Background and Objectives
The ADRENALIN (Advanced Data Driven Energy services for Smart Buildings) project, initiated under the ERA-Net Smart Energy Systems Joint Call 2020, focused on enhancing energy efficiency and occupant comfort through big data analytics and machine learning.
The key objectives included:
- Development of a data sandbox with curated datasets from diverse international buildings.
- Organisation of data challenges on load disaggregation and HVAC control optimisation.
- Implementation and validation of winning solutions in real-world like settings.
- Creation of new business models for energy services.
- Dissemination of knowledge across the energy community.
Results Achieved
- Data Sandbox Development: A comprehensive collection of building-related data created a standardised environment crucial for algorithm development and benchmarking.
- Data Challenge Competitions: Two global competitions spurred innovation:
Load Disaggregation Challenge: Focused on algorithms to dissect total energy usage into specific end uses.

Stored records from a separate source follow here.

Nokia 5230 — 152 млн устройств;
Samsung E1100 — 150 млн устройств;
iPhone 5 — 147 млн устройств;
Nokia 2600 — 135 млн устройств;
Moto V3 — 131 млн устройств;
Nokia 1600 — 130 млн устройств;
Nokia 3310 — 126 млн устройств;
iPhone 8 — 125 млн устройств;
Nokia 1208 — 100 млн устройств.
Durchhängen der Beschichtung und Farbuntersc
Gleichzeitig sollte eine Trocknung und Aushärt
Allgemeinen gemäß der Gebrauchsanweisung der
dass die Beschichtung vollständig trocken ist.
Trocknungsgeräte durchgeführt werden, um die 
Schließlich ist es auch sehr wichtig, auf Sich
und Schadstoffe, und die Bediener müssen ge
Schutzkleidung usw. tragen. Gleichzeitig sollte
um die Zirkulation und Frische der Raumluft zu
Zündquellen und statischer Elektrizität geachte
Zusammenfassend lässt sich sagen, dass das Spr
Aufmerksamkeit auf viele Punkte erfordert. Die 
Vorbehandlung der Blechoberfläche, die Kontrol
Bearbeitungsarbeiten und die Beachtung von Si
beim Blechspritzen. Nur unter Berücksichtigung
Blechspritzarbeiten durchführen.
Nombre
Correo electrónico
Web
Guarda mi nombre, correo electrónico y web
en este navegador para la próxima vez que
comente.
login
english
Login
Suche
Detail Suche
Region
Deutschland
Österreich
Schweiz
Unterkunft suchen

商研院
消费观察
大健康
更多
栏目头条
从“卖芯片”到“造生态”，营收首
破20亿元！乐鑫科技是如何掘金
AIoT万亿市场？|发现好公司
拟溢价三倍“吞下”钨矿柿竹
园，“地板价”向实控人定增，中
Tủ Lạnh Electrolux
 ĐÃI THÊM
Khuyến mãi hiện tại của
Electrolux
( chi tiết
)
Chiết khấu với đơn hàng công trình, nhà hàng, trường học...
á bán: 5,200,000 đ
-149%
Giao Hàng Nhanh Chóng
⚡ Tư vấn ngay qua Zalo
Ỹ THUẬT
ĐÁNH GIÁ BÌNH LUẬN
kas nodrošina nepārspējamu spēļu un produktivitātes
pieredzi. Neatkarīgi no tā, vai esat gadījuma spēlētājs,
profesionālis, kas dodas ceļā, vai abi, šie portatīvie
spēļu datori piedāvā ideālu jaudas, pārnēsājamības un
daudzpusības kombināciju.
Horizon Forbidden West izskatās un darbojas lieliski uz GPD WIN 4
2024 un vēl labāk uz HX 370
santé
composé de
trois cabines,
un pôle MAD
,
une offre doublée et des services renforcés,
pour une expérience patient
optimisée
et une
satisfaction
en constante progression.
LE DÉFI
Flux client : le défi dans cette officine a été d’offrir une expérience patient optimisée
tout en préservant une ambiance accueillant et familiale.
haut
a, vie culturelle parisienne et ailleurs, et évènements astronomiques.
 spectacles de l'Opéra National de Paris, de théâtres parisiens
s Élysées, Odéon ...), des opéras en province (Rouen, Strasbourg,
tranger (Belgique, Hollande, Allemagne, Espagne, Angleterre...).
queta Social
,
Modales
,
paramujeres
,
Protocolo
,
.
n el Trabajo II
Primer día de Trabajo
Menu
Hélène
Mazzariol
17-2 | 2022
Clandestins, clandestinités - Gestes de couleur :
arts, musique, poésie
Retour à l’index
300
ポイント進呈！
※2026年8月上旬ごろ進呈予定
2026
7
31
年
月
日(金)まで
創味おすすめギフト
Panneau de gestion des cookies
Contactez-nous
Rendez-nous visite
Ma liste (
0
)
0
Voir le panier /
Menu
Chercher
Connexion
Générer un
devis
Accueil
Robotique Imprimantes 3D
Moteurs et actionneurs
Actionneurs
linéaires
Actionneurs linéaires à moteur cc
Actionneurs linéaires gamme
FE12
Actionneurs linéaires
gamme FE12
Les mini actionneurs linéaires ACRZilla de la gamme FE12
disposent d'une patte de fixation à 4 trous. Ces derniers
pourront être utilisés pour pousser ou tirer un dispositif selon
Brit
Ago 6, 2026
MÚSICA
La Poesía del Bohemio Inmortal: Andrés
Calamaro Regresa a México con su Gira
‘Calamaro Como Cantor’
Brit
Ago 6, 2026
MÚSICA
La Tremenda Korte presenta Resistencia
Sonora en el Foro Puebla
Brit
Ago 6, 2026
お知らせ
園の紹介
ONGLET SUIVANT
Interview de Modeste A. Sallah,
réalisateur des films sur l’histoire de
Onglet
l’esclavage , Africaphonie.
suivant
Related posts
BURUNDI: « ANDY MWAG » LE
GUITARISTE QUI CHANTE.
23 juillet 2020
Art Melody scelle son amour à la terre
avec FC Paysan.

HVAC Control Optimisation Challenge: Utilised the BOPTEST framework to develop energy-efficient HVAC control strategies.
Key achievements include:
-Successful international competitions with academic and industry participation.
-Discovery of novel algorithmic approaches in energy management.
-Development of reproducible evaluation methodologies and open-source tools.
R&D Tasks
Key tasks conducted:
-Data collection and sandbox creation.
-Development of challenge frameworks and evaluation metrics.
-Comprehensive algorithm assessments.
-Planning for real-world solution implementations.
1. Load Disaggregation: Competition Insights and Data Analysis Potential
The outcomes of the load disaggregation competition are poised to serve as a foundational component for energy meter analysis within one of Kiona's solutions. This work highlights a significant potential for extracting valuable insights and identifying patterns within pre-existing data collections.
2. Smart Controls: Evaluation of Methodologies
While no direct, immediate commercial opportunities were identified from the smart controls segment of the initiative, the diverse methodologies explored provide a valuable indication of approaches that could be effective in specific scenarios and contexts.
3. BOPTEST: Application in Model Development and Feature Evaluation
The BOPTEST model demonstrates considerable potential for utilization in the training of existing operational models and in the process of testing and validating new features
4. Knowledge Transfer: Learnings from Competitor Presentations
The opportunity to observe presentations from various competitors and engage in Q&A sessions yielded valuable insights into their distinct approaches, methodologies, and the respective limitations of their solutions. This exchange has contributed to a broader understanding of the current landscape in these technological areas.
Buildings represent a high share of peak electricity demand, but thanks to their slow thermal inertia they also offer the potential to be one of the lowest-cost opportunities for providing the flexible demand needed to support increasing levels of variable renewable energy resources in electricity grids. To activate and scale this latent flexible demand opportunity, new data-driven software services are needed. ADRENALIN aims at facilitating large scale roll-out of data services and smart controls in the existing building stock. By collecting a large and varied pool of measurement data from real buildings (data sandbox), ADRENALIN will crowdsource to data challenge competitions the development of new algorithms. The best-performing solutions will be implemented in real-life conditions on the digital platforms of the partner companies to test their general validity and replicability, and to demonstrate real-life performance.